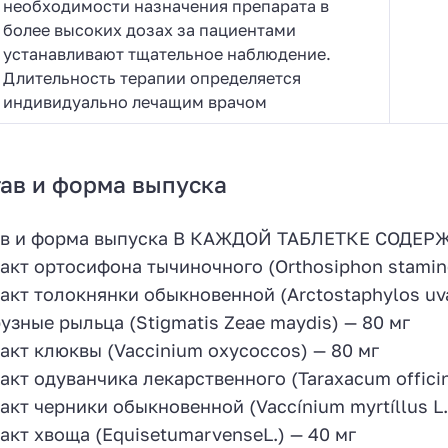
необходимости назначения препарата в
более высоких дозах за пациентами
устанавливают тщательное наблюдение.
Длительность терапии определяется
индивидуально лечащим врачом
ав и форма выпуска
ав и форма выпуска В КАЖДОЙ ТАБЛЕТКЕ СОДЕР
акт ортосифона тычиночного (Orthosiphon stamine
акт толокнянки обыкновенной (Arctostaphylos uva
узные рыльца (Stigmatis Zeae maydis) — 80 мг
акт клюквы (Vaccinium oxycoccos) — 80 мг
акт одуванчика лекарственного (Taraxacum officin
акт черники обыкновенной (Vaccínium myrtíllus L.
акт хвоща (EquisetumarvenseL.) — 40 мг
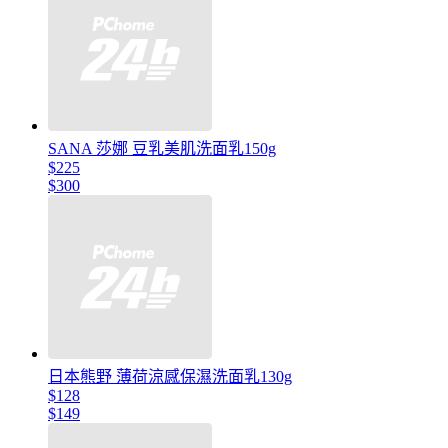
SANA 莎娜 豆乳美肌洗面乳150g
$225
$300
日本熊野 薄荷涼感保濕洗面乳130g
$128
$149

* * * * *

Each line of the listing is to be retyped exactly, and its pictures are to be dropped.

необходимости назначения препарата в
более высоких дозах за пациентами
устанавливают тщательное наблюдение.
Длительность терапии определяется
индивидуально лечащим врачом
ав и форма выпуска
ав и форма выпуска В КАЖДОЙ ТАБЛЕТКЕ СОДЕР
акт ортосифона тычиночного (Orthosiphon stamine
акт толокнянки обыкновенной (Arctostaphylos uva
узные рыльца (Stigmatis Zeae maydis) — 80 мг
акт клюквы (Vaccinium oxycoccos) — 80 мг
акт одуванчика лекарственного (Taraxacum officin
акт черники обыкновенной (Vaccínium myrtíllus L.
акт хвоща (EquisetumarvenseL.) — 40 мг
SANA 莎娜 豆乳美肌洗面乳150g
$225
$300
日本熊野 薄荷涼感保濕洗面乳130g
$128
$149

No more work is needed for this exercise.